The switching element refers to the signaling device inside the enclosure that responds to the movement of the sensor. It can be either electrical or pneumatic, and provides an on-off signal based upon the switch setpoint (as opposed to an analog, or proportional signal produced by transmitters).

The switching element is most times a “micro” type single pole, double throw (SPDT) electrical switch. These microswitches come in many configurations and electrical ratings, such as double pole, double throw (DPDT), 120/240 VAC, 12VDC, 24VDC, and hermetically sealed.

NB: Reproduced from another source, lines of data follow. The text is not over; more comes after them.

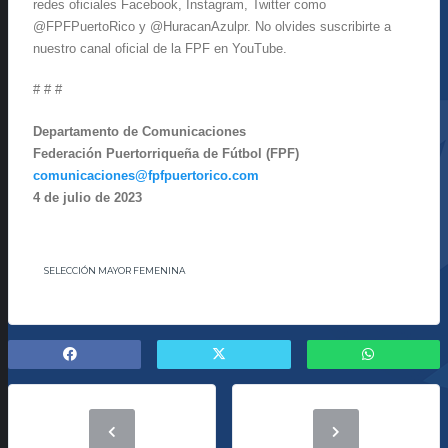
redes oficiales Facebook, Instagram, Twitter como
@FPFPuertoRico y @HuracanAzulpr. No olvides suscribirte a
nuestro canal oficial de la FPF en YouTube.
# # #
Departamento de Comunicaciones
Federación Puertorriqueña de Fútbol (FPF)
comunicaciones@fpfpuertorico.com
4 de julio de 2023
SELECCIÓN MAYOR FEMENINA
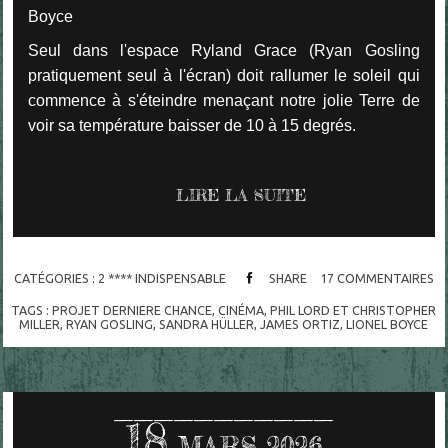
Boyce
Seul dans l'espace Ryland Grace (Ryan Gosling
pratiquement seul à l'écran) doit rallumer le soleil qui
commence à s'éteindre menaçant notre jolie Terre de
voir sa température baisser de 10 à 15 degrés.
LIRE LA SUITE
CATÉGORIES :
2 **** INDISPENSABLE
SHARE
17
COMMENTAIRES
TAGS :
PROJET DERNIERE CHANCE
,
CINÉMA
,
PHIL LORD ET CHRISTOPHER
MILLER
,
RYAN GOSLING
,
SANDRA HÜLLER
,
JAMES ORTIZ
,
LIONEL BOYCE
18
MARS 2026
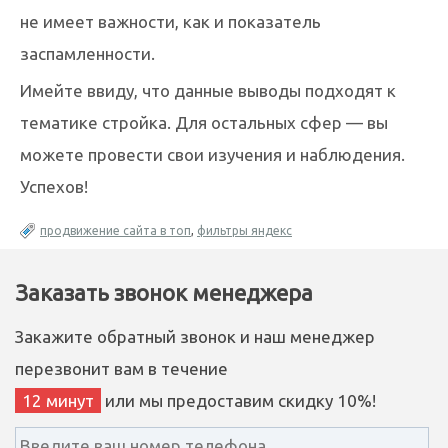
не имеет важности, как и показатель
заспамленности.
Имейте ввиду, что данные выводы подходят к
тематике стройка. Для остальных сфер — вы
можете провести свои изучения и наблюдения.
Успехов!
продвижение сайта в топ
,
фильтры яндекс
Заказать звонок менеджера
Закажите обратный звонок и наш менеджер
перезвонит вам в течение
12 минут
или мы предоставим скидку 10%!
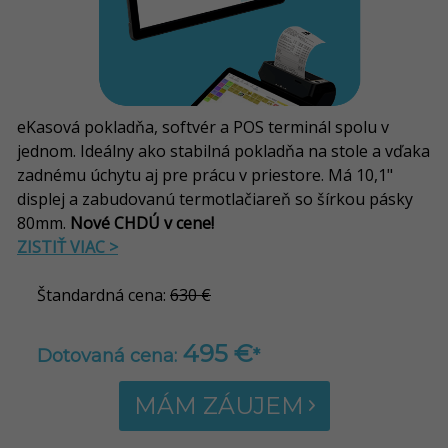
eKasová pokladňa, softvér a POS terminál spolu v
jednom. Ideálny ako stabilná pokladňa na stole a vďaka
zadnému úchytu aj pre prácu v priestore. Má 10,1"
displej a zabudovanú termotlačiareň so šírkou pásky
80mm.
Nové CHDÚ v cene!
ZISTIŤ VIAC >
Štandardná cena:
630 €
495 €
Dotovaná cena:
*
MÁM ZÁUJEM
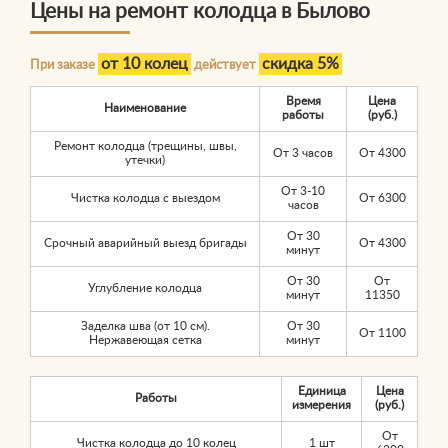
Цены на ремонт колодца в Былово
от 10 колец
скидка 5%
При заказе
действует
Время
Цена
Наименование
работы
(руб.)
Ремонт колодца (трещины, швы,
От 3 часов
От 4300
утечки)
От 3-10
Чистка колодца с выездом
От 6300
часов
От 30
Срочный аварийный выезд бригады
От 4300
минут
От 30
От
Углубление колодца
минут
11350
Заделка шва (от 10 см).
От 30
От 1100
Нержавеющая сетка
минут
Единица
Цена
Работы
измерения
(руб.)
От
Чистка колодца до 10 колец
1 шт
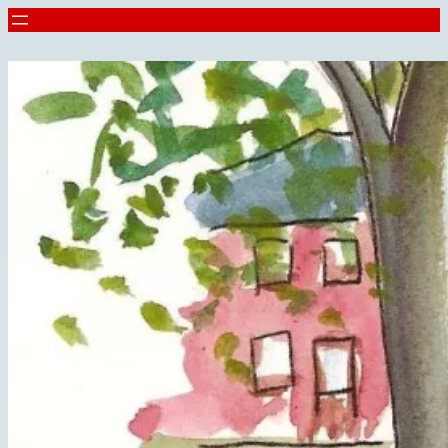
Spring
til
indhold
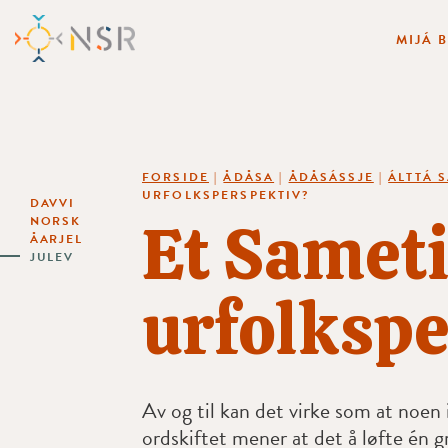
MIJÁ 
FORSIDE
|
ÅDÅSA
|
ÅDÅSÁSSJE
|
ÁLTTÁ 
URFOLKSPERSPEKTIV?
DAVVI
Et Sameti
NORSK
ÅARJEL
JULEV
urfolkspe
Av og til kan det virke som at noen 
ordskiftet mener at det å løfte én 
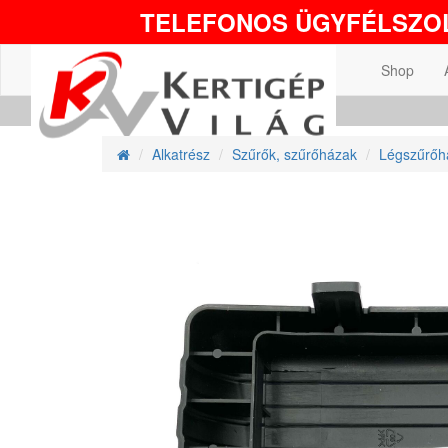
TELEFONOS ÜGYFÉLSZOL
Shop
Alkatrész
Szűrők, szűrőházak
Légszűrőh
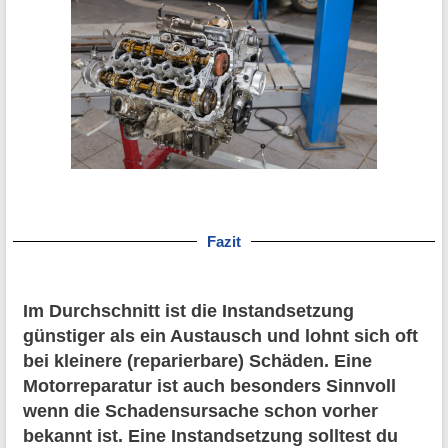
Fazit
Im Durchschnitt ist die Instandsetzung
günstiger als ein Austausch und lohnt sich oft
bei kleinere (reparierbare) Schäden. Eine
Motorreparatur ist auch besonders Sinnvoll
wenn die Schadensursache schon vorher
bekannt ist. Eine Instandsetzung solltest du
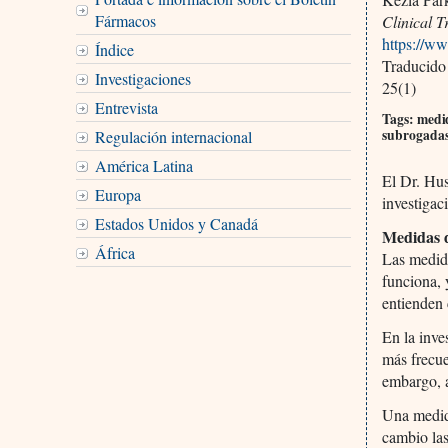
Fármacos
Clinical T
https://ww
Índice
Traducido
Investigaciones
25(1)
Entrevista
Tags: medid
subrogadas
Regulación internacional
América Latina
El Dr. Hus
Europa
investigac
Estados Unidos y Canadá
Medidas d
África
Las medid
funciona, 
entienden 
En la inve
más frecue
embargo, a
Una medida
cambio las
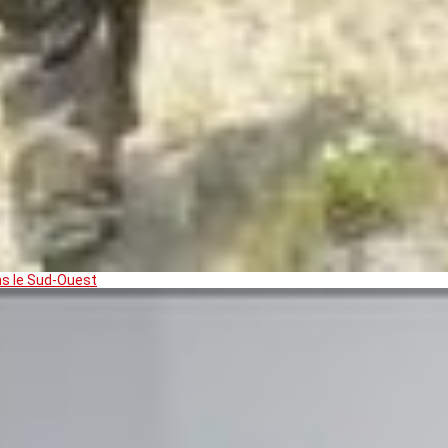
ns le Sud-Ouest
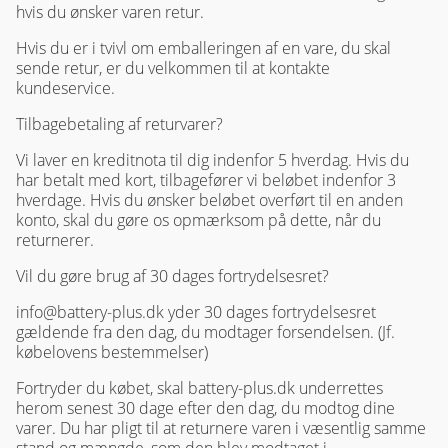
hvis du ønsker varen retur.
Hvis du er i tvivl om emballeringen af en vare, du skal
sende retur, er du velkommen til at kontakte
kundeservice.
Tilbagebetaling af returvarer?
Vi laver en kreditnota til dig indenfor 5 hverdag. Hvis du
har betalt med kort, tilbagefører vi beløbet indenfor 3
hverdage. Hvis du ønsker beløbet overført til en anden
konto, skal du gøre os opmærksom på dette, når du
returnerer.
Vil du gøre brug af 30 dages fortrydelsesret?
info@battery-plus.dk yder 30 dages fortrydelsesret
gældende fra den dag, du modtager forsendelsen. (Jf.
købelovens bestemmelser)
Fortryder du købet, skal battery-plus.dk underrettes
herom senest 30 dage efter den dag, du modtog dine
varer. Du har pligt til at returnere varen i væsentlig samme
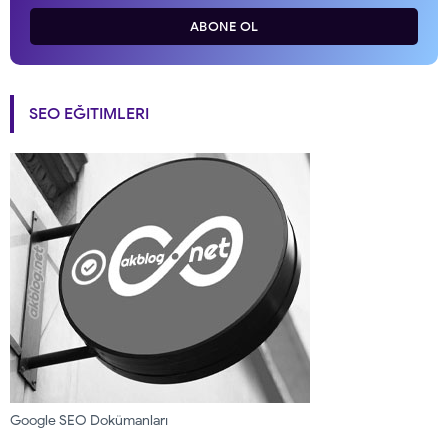
ABONE OL
SEO EĞITIMLERI
Google SEO Dokümanları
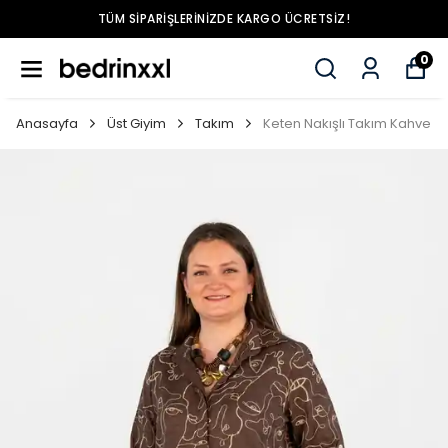
TÜM SIPARIŞLERINIZDE KARGO ÜCRETSIZ!
0
Anasayfa
Üst Giyim
Takım
Keten Nakışlı Takım Kahve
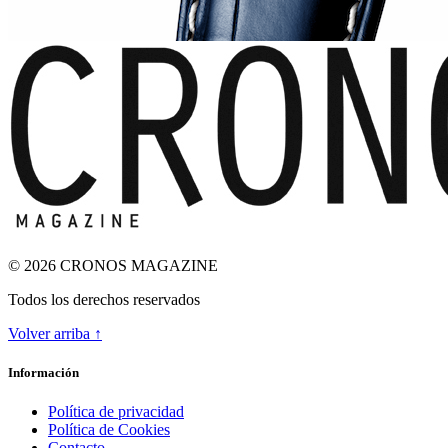
© 2026 CRONOS MAGAZINE
Todos los derechos reservados
Volver arriba ↑
ODA A LA INGRAVIDEZ
Información
Política de privacidad
Política de Cookies
Contacto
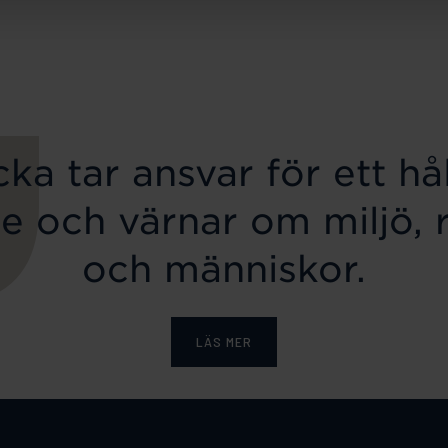
ka tar ansvar för ett hål
e och värnar om miljö, 
och människor.
LÄS MER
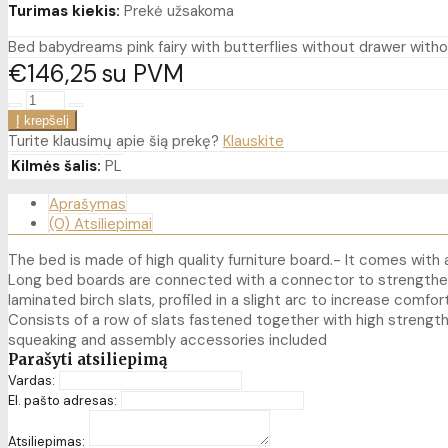
Turimas kiekis:
Prekė užsakoma
Bed babydreams pink fairy with butterflies without drawer wit
€146
25
su PVM
Turite klausimų apie šią prekę?
Klauskite
Kilmės šalis:
PL
Aprašymas
(0) Atsiliepimai
The bed is made of high quality furniture board.- It comes wit
Long bed boards are connected with a connector to strengthe
laminated birch slats, profiled in a slight arc to increase com
Consists of a row of slats fastened together with high strength
squeaking and assembly accessories included
Parašyti atsiliepimą
Vardas:
El. pašto adresas:
Atsiliepimas:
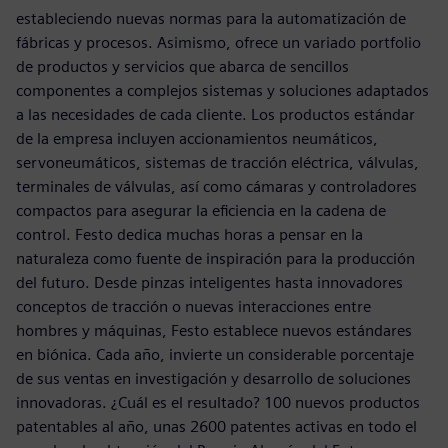
estableciendo nuevas normas para la automatización de
fábricas y procesos. Asimismo, ofrece un variado portfolio
de productos y servicios que abarca de sencillos
componentes a complejos sistemas y soluciones adaptados
a las necesidades de cada cliente. Los productos estándar
de la empresa incluyen accionamientos neumáticos,
servoneumáticos, sistemas de tracción eléctrica, válvulas,
terminales de válvulas, así como cámaras y controladores
compactos para asegurar la eficiencia en la cadena de
control. Festo dedica muchas horas a pensar en la
naturaleza como fuente de inspiración para la producción
del futuro. Desde pinzas inteligentes hasta innovadores
conceptos de tracción o nuevas interacciones entre
hombres y máquinas, Festo establece nuevos estándares
en biónica. Cada año, invierte un considerable porcentaje
de sus ventas en investigación y desarrollo de soluciones
innovadoras. ¿Cuál es el resultado? 100 nuevos productos
patentables al año, unas 2600 patentes activas en todo el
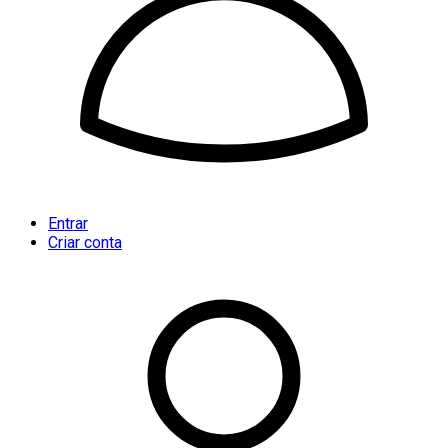
Entrar
Criar conta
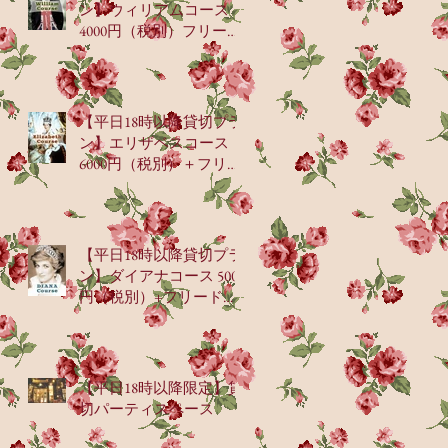
ン】ウィリアムコース
4000円（税別）フリード
リンク＋珈琲OR紅茶付
【平日18時以降貸切プラ
ン】エリザベスコース
6000円（税別）＋フリー
ドリンク＋珈琲or紅茶付
【平日18時以降貸切プラ
ン】ダイアナコース 5000
円（税別）+フリードリ
ンク＆珈琲or紅茶付
【平日18時以降限定】貸
切パーティスペース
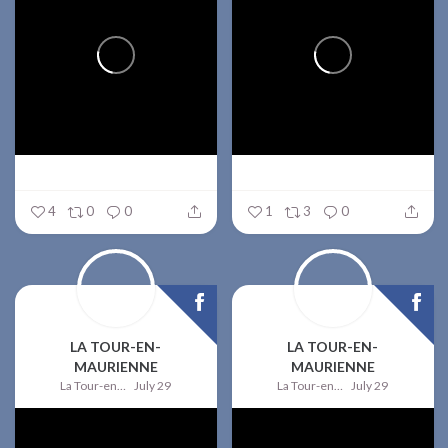
4
0
0
1
3
0
LA TOUR-EN-
LA TOUR-EN-
MAURIENNE
MAURIENNE
La Tour-en-Maurienne
July 29
La Tour-en-Maurienne
July 29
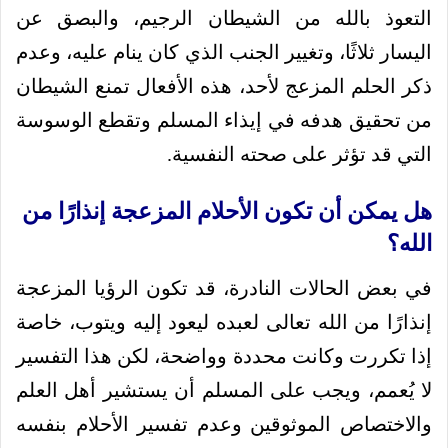
التعوذ بالله من الشيطان الرجيم، والبصق عن
اليسار ثلاثًا، وتغيير الجنب الذي كان ينام عليه، وعدم
ذكر الحلم المزعج لأحد، هذه الأفعال تمنع الشيطان
من تحقيق هدفه في إيذاء المسلم وتقطع الوسوسة
التي قد تؤثر على صحته النفسية.
هل يمكن أن تكون الأحلام المزعجة إنذارًا من
الله؟
في بعض الحالات النادرة، قد تكون الرؤيا المزعجة
إنذارًا من الله تعالى لعبده ليعود إليه ويتوب، خاصة
إذا تكررت وكانت محددة وواضحة، لكن هذا التفسير
لا يُعمم، ويجب على المسلم أن يستشير أهل العلم
والاختصاص الموثوقين وعدم تفسير الأحلام بنفسه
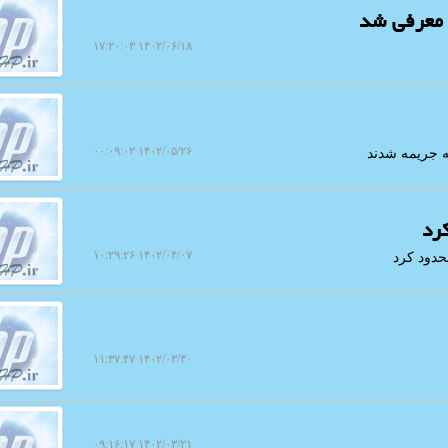
ن معرفی شد
۱۴۰۲/۰۶/۱۸ ۱۷:۲۰:۰۳
۱۴۰۲/۰۵/۲۶ ۰۰:۰۹:۰۲
ه جریمه شدند
رد
۱۴۰۲/۰۴/۰۷ ۱۰:۲۹:۲۶
حدود کرد
۱۴۰۲/۰۳/۳۰ ۱۱:۳۷:۴۷
۱۴۰۲/۰۳/۲۱ ۰۹:۱۶:۱۷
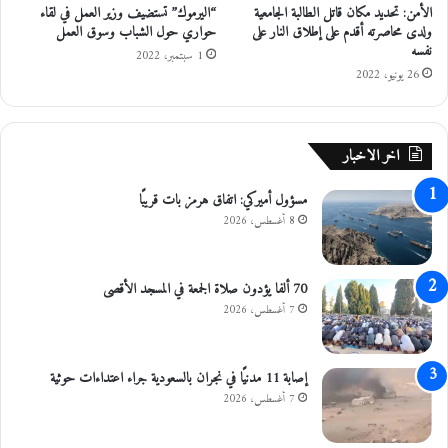
الأمن: تحديد مكان قاتل الطالبة الجامعية
“اليرموك” تستضيف وزير العمل في لقاء
ع
ولدى محاصرته أقدم على إطلاق النار على
حواري حول الشباب وسوق العمل
ر
نفسه
ق
1 سبتمبر، 2022
26 يونيو، 2022
م
2
8
اخر الاخبار
مسؤول أميركي: اتفاق هرمز بات قريبًا
8 أغسطس، 2026
70 ألفا يؤدون صلاة الجمعة في المسجد الأقصى
7 أغسطس، 2026
إصابة 11 مدنيًا في نجران بالسعودية جراء اعتداءات حوثية
7 أغسطس، 2026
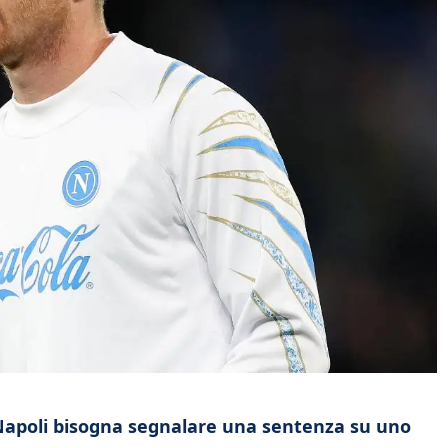
 Napoli bisogna segnalare una sentenza su uno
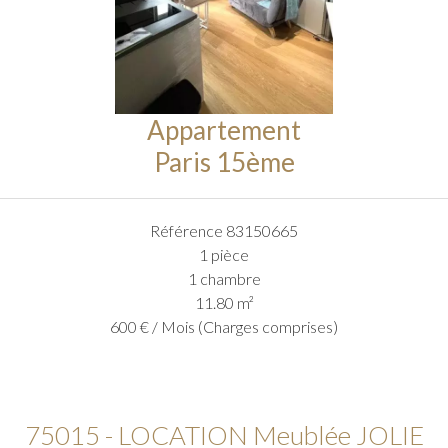
Appartement
Paris 15ème
Référence
83150665
1 pièce
1 chambre
11.80
m²
600 € / Mois (Charges comprises)
75015 - LOCATION Meublée JOLIE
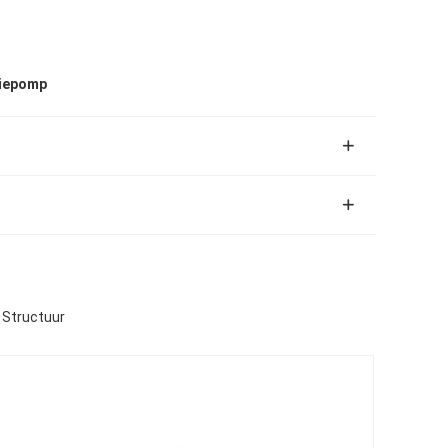
liepomp
 Structuur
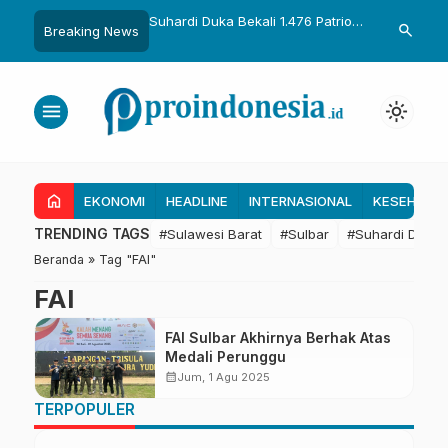
uka Dikukuhkan Adat
Suhardi Duka Bekali 1.476 Patriot
Gubernur Sul
search
Breaking News
Raih Gelar Sulo
Muda, Dorong Hasil Riset Jadi
Kolaborasi R
a
Dasar Kebijakan Transmigrasi
untuk Mend
Daerah
menu
light_mode
home
EKONOMI
HEADLINE
INTERNASIONAL
KESEHATA
TRENDING TAGS
#Sulawesi Barat
#Sulbar
#Suhardi Duka
Beranda
»
Tag "FAI"
FAI
FAI Sulbar Akhirnya Berhak Atas
Medali Perunggu
calendar_month
Jum, 1 Agu 2025
TERPOPULER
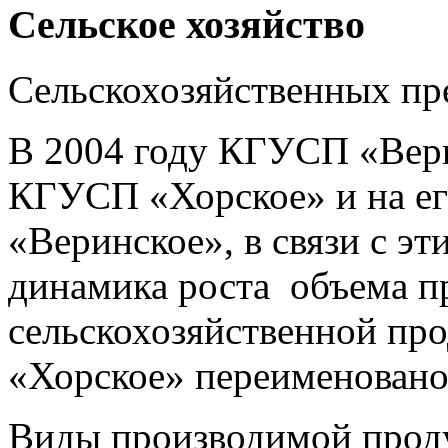
Сельское хозяйство
Сельскохозяйственных пр
В 2004 году КГУСП «Вери
КГУСП «Хорское» и на его
«Веринское», в связи с э
динамика роста объема п
сельскохозяйственной пр
«Хорское» переименовано
Виды производимой проду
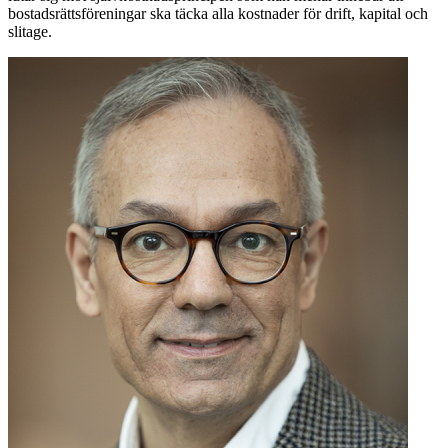
bostadsrättsföreningar ska täcka alla kostnader för drift, kapital och
slitage.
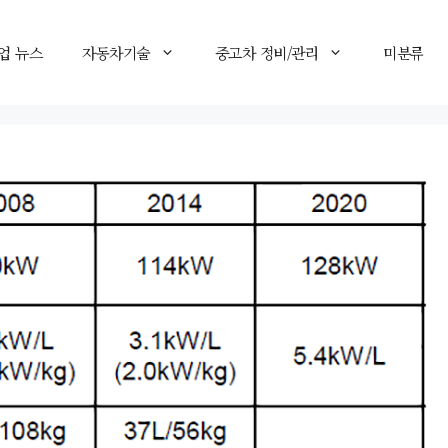
업 뉴스
자동차기술
중고차 정비/관리
미분류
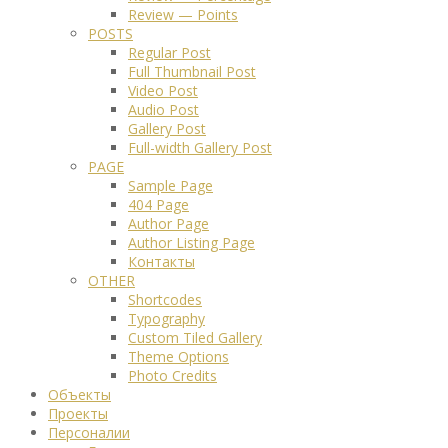
Review — Points
POSTS
Regular Post
Full Thumbnail Post
Video Post
Audio Post
Gallery Post
Full-width Gallery Post
PAGE
Sample Page
404 Page
Author Page
Author Listing Page
Контакты
OTHER
Shortcodes
Typography
Custom Tiled Gallery
Theme Options
Photo Credits
Объекты
Проекты
Персоналии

For the switching element and the sensor, it is very important to know the cycling rate (number switch state changes per unit of time) the instrument will see. Since both of these elements are mechanical, they will eventually wear out and need to be replaced. Switches are an economical and strong performing choice for low to medium cycle rates. For extremely high cycle rates, the use of solid state transmitters is a better choice.

Temperature Switches

An electromechanical temperature switch (sometimes called a thermostat) is, for the most part, a piston type pressure switch connected to a filled capillary and bulb sensing element. The thermal expansion of the media inside the bulb and capillary creates the pressure and linear movement upon the piston sensor of the switch. The bulb and capillary elements are often supplied in copper or stainless steel, and at various lengths.

There are many more details to selecting and applying electromechanical pressure and temperature switches. This post provides a very general introduction. It is always suggested to discuss your application with a qualified applications engineer so that you are assured to get the longest lasting, most economical and safest instrument possible.